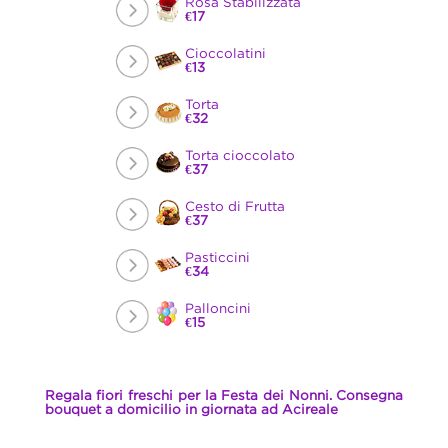
Rosa Stabilizzata
€17
Cioccolatini
€13
Torta
€32
Torta cioccolato
€37
Cesto di Frutta
€37
Pasticcini
€34
Palloncini
€15
Regala fiori freschi per la Festa dei Nonni. Consegna
bouquet a domicilio in giornata ad Acireale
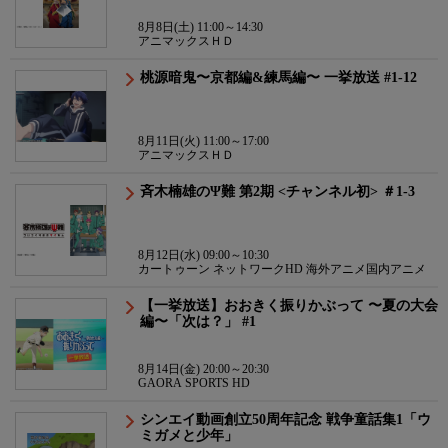
8月8日(土) 11:00～14:30
アニマックスＨＤ
桃源暗鬼〜京都編&練馬編〜 一挙放送 #1-12
8月11日(火) 11:00～17:00
アニマックスＨＤ
斉木楠雄のΨ難 第2期 <チャンネル初> ＃1-3
8月12日(水) 09:00～10:30
カートゥーン ネットワークHD 海外アニメ国内アニメ
【一挙放送】おおきく振りかぶって 〜夏の大会
編〜「次は？」 #1
8月14日(金) 20:00～20:30
GAORA SPORTS HD
シンエイ動画創立50周年記念 戦争童話集1「ウ
ミガメと少年」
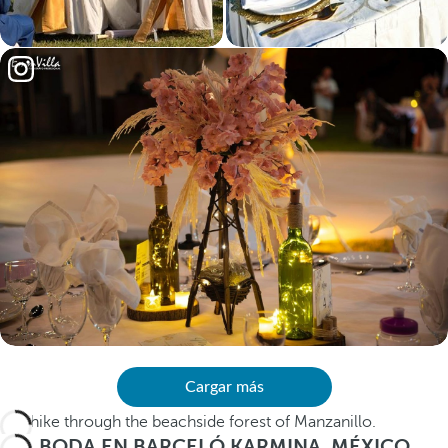
Cargar más
BODA EN BARCELÓ KARMINA, MÉXICO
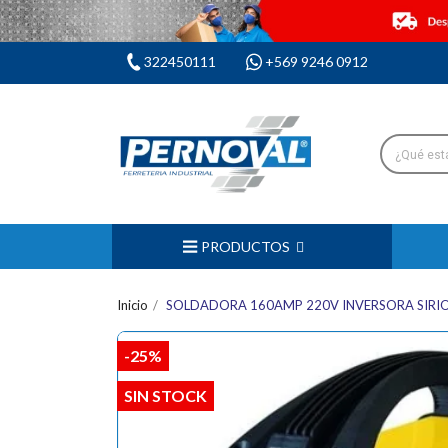
322450111
+569 9246 0912
PRODUCTOS
Inicio
SOLDADORA 160AMP 220V INVERSORA SIRI
-25%
SIN STOCK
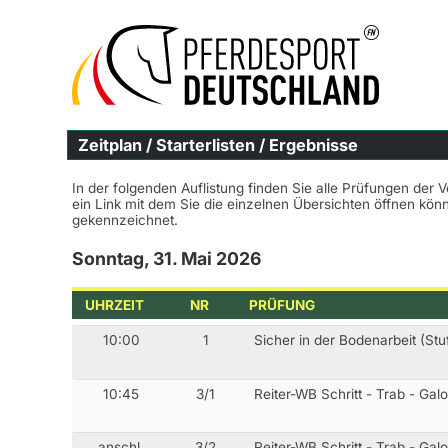
Zeitplan / Starterlisten / Ergebnisse
In der folgenden Auflistung finden Sie alle Prüfungen der 
ein Link mit dem Sie die einzelnen Übersichten öffnen kö
gekennzeichnet.
Sonntag, 31. Mai 2026
UHRZEIT
NR
PRÜFUNG
10:00
1
Sicher in der Bodenarbeit (Stu
10:45
3/1
Reiter-WB Schritt - Trab - Gal
anschl.
3/2
Reiter-WB Schritt - Trab - Gal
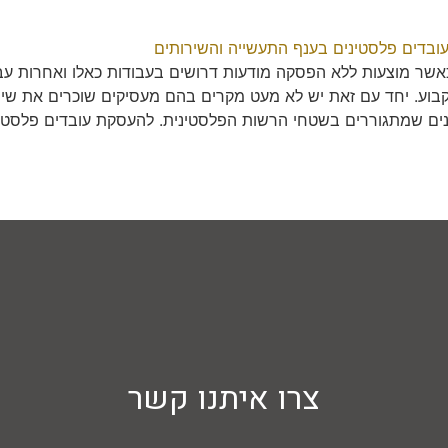
, כאשר מוצעות ללא הפסקה מודעות דרושים בעבודות כאלו ואחרות 
וע. יחד עם זאת יש לא מעט מקרים בהם מעסיקים שוכרים את שיר
נים שמתגוררים בשטחי הרשות הפלסטינית. להעסקת עובדים פלסטינא
צרו איתנו קשר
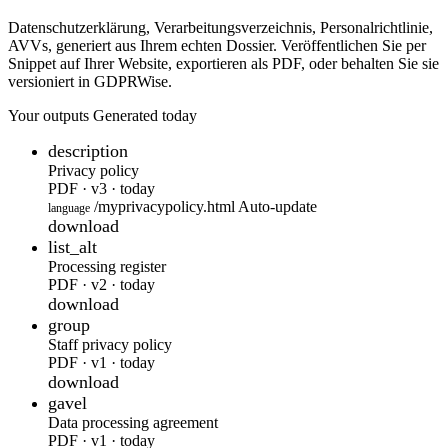
Datenschutzerklärung, Verarbeitungsverzeichnis, Personalrichtlinie,
AVVs, generiert aus Ihrem echten Dossier. Veröffentlichen Sie per
Snippet auf Ihrer Website, exportieren als PDF, oder behalten Sie sie
versioniert in GDPRWise.
Your outputs
Generated today
description
Privacy policy
PDF · v3 · today
/myprivacypolicy.html
Auto-update
language
download
list_alt
Processing register
PDF · v2 · today
download
group
Staff privacy policy
PDF · v1 · today
download
gavel
Data processing agreement
PDF · v1 · today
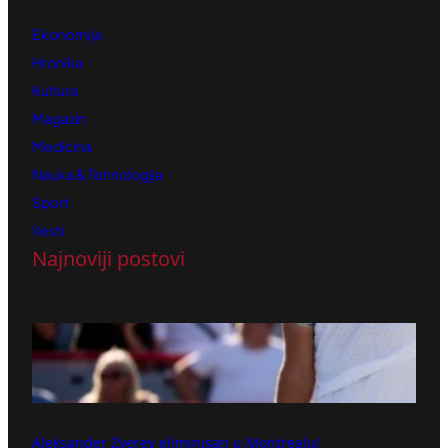
Ekonomija
Hronika
Kultura
Magazin
Medicina
Nauka & Tehnologija
Sport
Vesti
Najnoviji postovi
Aleksander Zverev eliminisan u Montrealu!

▶ **What is expected**
Give the number of lines in the listing that hold the string "一挙放送". Add nothing else.

▶ **Solution for this problem**
2